Pada 4 Agustus, setidaknya 30 orang tewas dalam serangan udara Israel di sekolah Nassr dan Hassan Salama, sebelah barat Kota Gaza, sementara pada 8 Agustus, 17 orang tewas dalam serangan terhadap sekolah Abdul Fattah Hamouda dan az-Zahra, yang juga terletak di Kota Gaza.
Dan pada 10 Agustus, lebih dari 100 orang tewas dan 150 lainnya terluka setelah pasukan Israel mengebom sekolah al-Tabin, timur Kota Gaza.
‘Benar-benar tidak dapat diterima’
William Deere, direktur Kantor UNRWA di Washington, mengatakan kepada Al Jazeera bahwa pasukan Israel telah menargetkan total 190 fasilitas yang dikelola PBB selama perang, “banyak dari mereka lebih dari sekali.

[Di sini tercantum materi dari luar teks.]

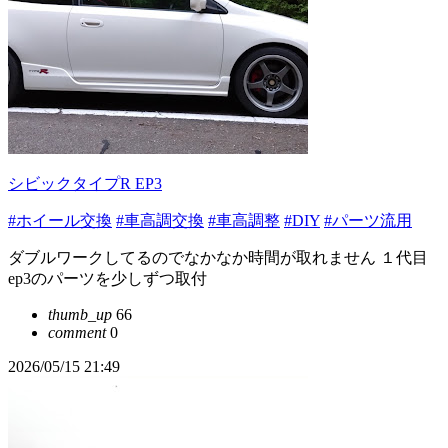
シビックタイプR EP3
#ホイール交換
#車高調交換
#車高調整
#DIY
#パーツ流用
ダブルワークしてるのでなかなか時間が取れません １代目
ep3のパーツを少しずつ取付
thumb_up
66
comment
0
2026/05/15 21:49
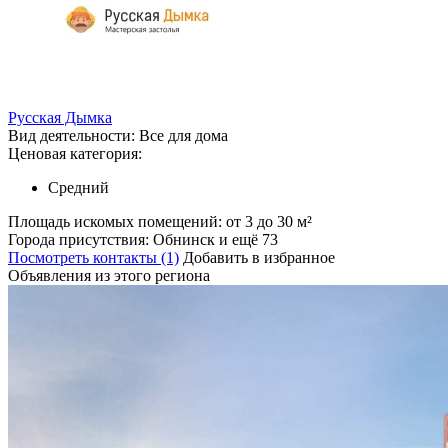
Русская Дымка
Вид деятельности:
Все для дома
Ценовая категория:
Средний
Площадь искомых помещений:
от 3 до 30 м²
Города присутствия:
Обнинск и ещё 73
Посмотреть контакты (1)
Добавить в избранное
Объявления из этого региона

Meskipun badan tersebut membagikan koordinat GPS mereka dengan militer Israel.
Dia berduka atas kematian rekan-rekannya, dengan mengatakan perang Israel di Gaza tampaknya sama sekali tidak memiliki dasar.

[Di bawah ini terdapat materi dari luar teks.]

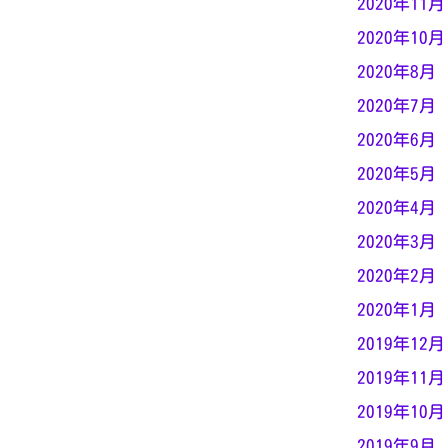
2020年11月
2020年10月
2020年8月
2020年7月
2020年6月
2020年5月
2020年4月
2020年3月
2020年2月
2020年1月
2019年12月
2019年11月
2019年10月
2019年9月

“Enam rekan yang hilang hari ini, yang membuat jumlah korban tewas di antara staf UNRWA dalam konflik ini menjadi 220, yang merupakan tertinggi dalam sejarah Perserikatan Bangsa-Bangsa,” kata Deere kepada Al Jazeera. Tapi, “staf kami berada di garis depan, dan mereka tidak akan mundur, mereka tidak akan berhenti melakukan pekerjaan mereka”, tambahnya.
Sementara itu, Sekretaris Jenderal PBB Antonio Guterres mengecam kurangnya akun tabilitas atas pembunuhan pekerja kemanusiaan di Gaza, dan menyerukan penyelidikan yang efektif atas kematian mereka.
“Kami memiliki pengadilan, tetapi kami melihat bahwa keputusan pengadilan tidak dihormati, dan ketidak pastian akun tabilitas semacam ini yang sama sekali tidak dapat diterima dan yang juga membutuhkan refleksi serius yang serius,” kata Guterres kepada kantor berita Reuters.